-- Input data follows --

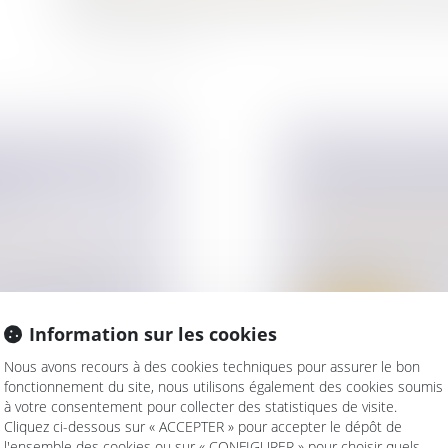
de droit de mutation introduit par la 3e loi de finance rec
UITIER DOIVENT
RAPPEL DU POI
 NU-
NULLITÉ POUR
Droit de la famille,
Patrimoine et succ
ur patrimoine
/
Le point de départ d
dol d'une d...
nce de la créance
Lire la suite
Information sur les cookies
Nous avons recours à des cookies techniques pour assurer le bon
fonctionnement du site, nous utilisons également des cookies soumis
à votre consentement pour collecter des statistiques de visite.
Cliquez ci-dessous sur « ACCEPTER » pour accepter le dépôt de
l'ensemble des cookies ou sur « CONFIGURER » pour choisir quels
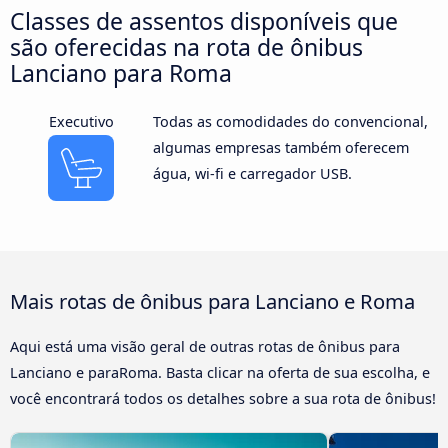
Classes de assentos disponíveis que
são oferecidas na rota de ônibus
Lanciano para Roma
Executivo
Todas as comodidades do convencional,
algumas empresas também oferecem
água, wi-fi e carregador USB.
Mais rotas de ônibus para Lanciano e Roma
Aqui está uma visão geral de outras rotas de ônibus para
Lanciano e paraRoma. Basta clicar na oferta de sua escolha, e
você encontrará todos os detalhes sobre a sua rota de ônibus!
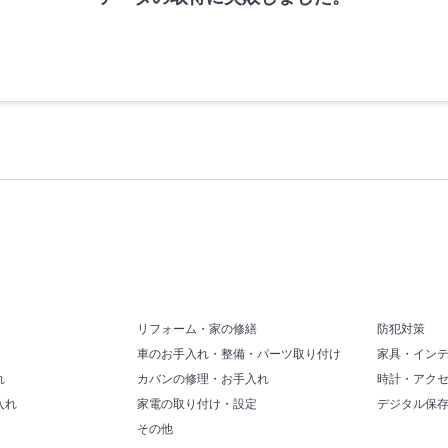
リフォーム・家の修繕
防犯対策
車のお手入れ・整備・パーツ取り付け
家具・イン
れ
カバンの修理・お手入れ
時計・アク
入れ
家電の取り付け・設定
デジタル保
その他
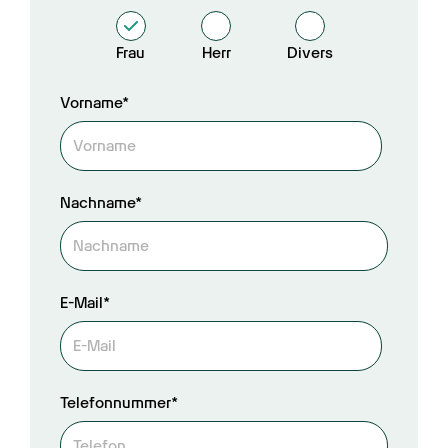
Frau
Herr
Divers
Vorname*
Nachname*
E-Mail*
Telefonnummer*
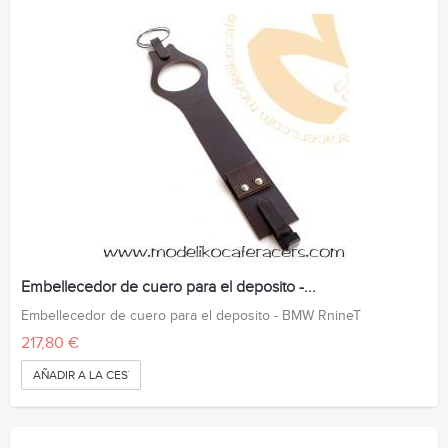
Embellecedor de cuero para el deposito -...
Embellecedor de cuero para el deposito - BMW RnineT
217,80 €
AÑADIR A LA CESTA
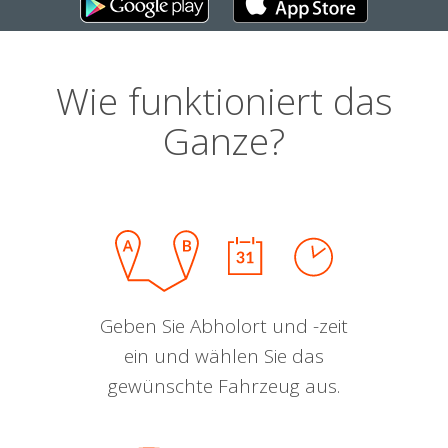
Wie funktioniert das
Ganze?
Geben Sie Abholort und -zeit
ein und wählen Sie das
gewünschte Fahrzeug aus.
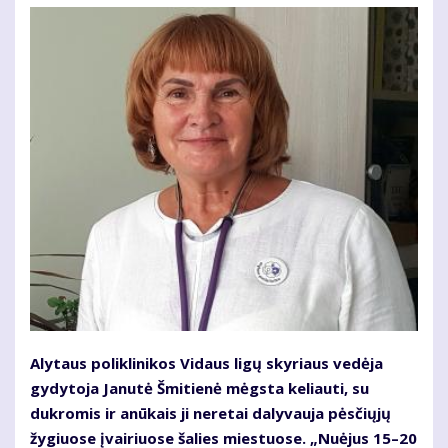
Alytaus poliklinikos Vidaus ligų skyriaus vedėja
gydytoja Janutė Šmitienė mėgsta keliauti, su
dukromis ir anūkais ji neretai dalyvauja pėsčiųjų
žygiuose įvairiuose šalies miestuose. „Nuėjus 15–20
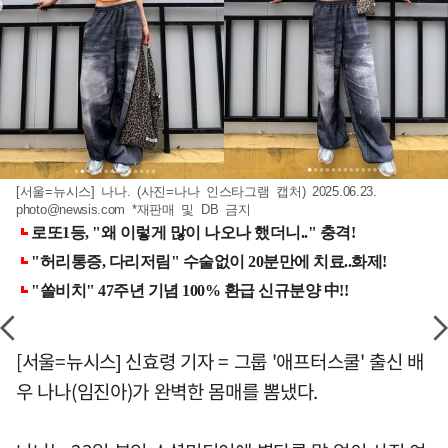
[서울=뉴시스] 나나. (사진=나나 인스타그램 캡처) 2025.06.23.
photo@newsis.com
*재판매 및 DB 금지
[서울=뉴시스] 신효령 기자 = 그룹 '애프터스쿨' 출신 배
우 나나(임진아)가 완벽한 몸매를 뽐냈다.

-- Input data concluded --

Task statement:
Copy the entries exactly. Leave out the images.

Response for this exercise:
de droit de mutation introduit par la 3e loi de finance rec
UITIER DOIVENT
RAPPEL DU POI
 NU-
NULLITÉ POUR
Droit de la famille,
Patrimoine et succ
ur patrimoine
/
Le point de départ d
dol d'une d...
nce de la créance
Lire la suite
Information sur les cookies
Nous avons recours à des cookies techniques pour assurer le bon
fonctionnement du site, nous utilisons également des cookies soumis
à votre consentement pour collecter des statistiques de visite.
Cliquez ci-dessous sur « ACCEPTER » pour accepter le dépôt de
l'ensemble des cookies ou sur « CONFIGURER » pour choisir quels
Classes de assentos disponíveis que
são oferecidas na rota de ônibus
Lanciano para Roma
Executivo
Todas as comodidades do convencional,
algumas empresas também oferecem
água, wi-fi e carregador USB.
Mais rotas de ônibus para Lanciano e Roma
Aqui está uma visão geral de outras rotas de ônibus para
Lanciano e paraRoma. Basta clicar na oferta de sua escolha, e
você encontrará todos os detalhes sobre a sua rota de ônibus!
リフォーム・家の修繕
防犯対策
車のお手入れ・整備・パーツ取り付け
家具・イン
れ
カバンの修理・お手入れ
時計・アク
入れ
家電の取り付け・設定
デジタル保
その他
Frau
Herr
Divers
Vorname*
Nachname*
E-Mail*
Telefonnummer*
Embellecedor de cuero para el deposito -...
Embellecedor de cuero para el deposito - BMW RnineT
217,80 €
AÑADIR A LA CESTA
Wie funktioniert das
Ganze?
Geben Sie Abholort und -zeit
ein und wählen Sie das
gewünschte Fahrzeug aus.
Alytaus poliklinikos Vidaus ligų skyriaus vedėja
gydytoja Janutė Šmitienė mėgsta keliauti, su
dukromis ir anūkais ji neretai dalyvauja pėsčiųjų
žygiuose įvairiuose šalies miestuose. „Nuėjus 15–20
[서울=뉴시스] 나나. (사진=나나 인스타그램 캡처) 2025.06.23.
photo@newsis.com
*재판매 및 DB 금지
[서울=뉴시스] 신효령 기자 = 그룹 '애프터스쿨' 출신 배
우 나나(임진아)가 완벽한 몸매를 뽐냈다.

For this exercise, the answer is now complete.